Auch am Anfang der Panoramastraße wurde bei Haus Nummer 7 und 12 eine Panzersperre errichtet, die durch Wagen geschlossen werden sollte.

Schließlich gab es noch eine Panzersperre auf der Schillerhöhe, am Schloßberg 5, die wie die Sperre in der Hauptstraße aus eingerammten Pfählen bestand, un die mit Baumstämmen zu verschließen war. Auch diese Sperre wurde von Wehrmachtsangehörigen gebaut, in diesem Fall von der hier stationierten Kompanie.

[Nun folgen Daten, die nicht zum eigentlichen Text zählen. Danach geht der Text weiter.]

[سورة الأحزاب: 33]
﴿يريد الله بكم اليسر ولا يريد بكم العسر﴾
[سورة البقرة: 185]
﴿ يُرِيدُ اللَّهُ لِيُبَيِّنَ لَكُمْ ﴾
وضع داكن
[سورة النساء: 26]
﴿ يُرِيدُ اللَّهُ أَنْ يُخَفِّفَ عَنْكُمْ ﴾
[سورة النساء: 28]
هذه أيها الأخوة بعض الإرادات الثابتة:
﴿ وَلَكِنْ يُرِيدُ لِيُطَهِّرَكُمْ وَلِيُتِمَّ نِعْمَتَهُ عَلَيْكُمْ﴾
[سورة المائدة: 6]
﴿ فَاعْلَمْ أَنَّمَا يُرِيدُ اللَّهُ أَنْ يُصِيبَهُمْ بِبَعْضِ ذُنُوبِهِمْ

Im Hahnenbühl, im Bereich der heutigen Schmider-Kliniken, lag eine Batterie mit 15-cm-Kanonen. Es ist allerdings nicht bekannt, wie lange sie dort lag. Die Kanonen wurden jedenfalls vor dem 21.April abgezogen. Auch die zwischen Schillerhöhe und Engelberg liegende Kompanie der Waffen-SS rückte am 20. April ab. Sie war nach Botnang verlegt worden, kam aber auch dort nicht mehr zum Kampfeinsatz.

Deutscher Rückzug

Als in der Nacht vom 20. Auf den 21. April 1945 französische Artillerie Gerlingen aus Richtung Leonberg und Eltingen zu beschießen begann, waren diese Verbände nicht mehr vor Ort. Der Volkssturm wurde am Abend des 20. April aufgelöst. Etliche Volkssturmangehörige versuchten sich über das Neckartal in Richtung Plochingen und Ulm abzusetzen. Manche von ihnen gerieten in die dortigen Kampfhandlungen der zurückweichenden deutschen Verbände mit den vorrückenden Amerikanern und im Anschluss auch teilweise in Gefangenschaft.

Am Morgen des 21. April rückten auch französische Verbände aus Richtung Markgröningen / Schwieberdingen kommend, auf Weilimdorf und Gerlingen vor. Die noch vorhandene Schwere Flak verschoss ihre Munition, bevor die Stellungen aufgegeben wurden.

Die Verteidigungslinie vor Gerlingen und ihre Straßensperren kamen nicht mehr zum Kampfeinsatz. Am 21. April gegen 18 Uhr erreichten erste französische Patrouillen Gerlingen über die Straßen von Leonberg und Ditzingen kommend. Zu diesem Zeitpunkt befanden sich keine deutschen Truppen mehr in Gerlingen.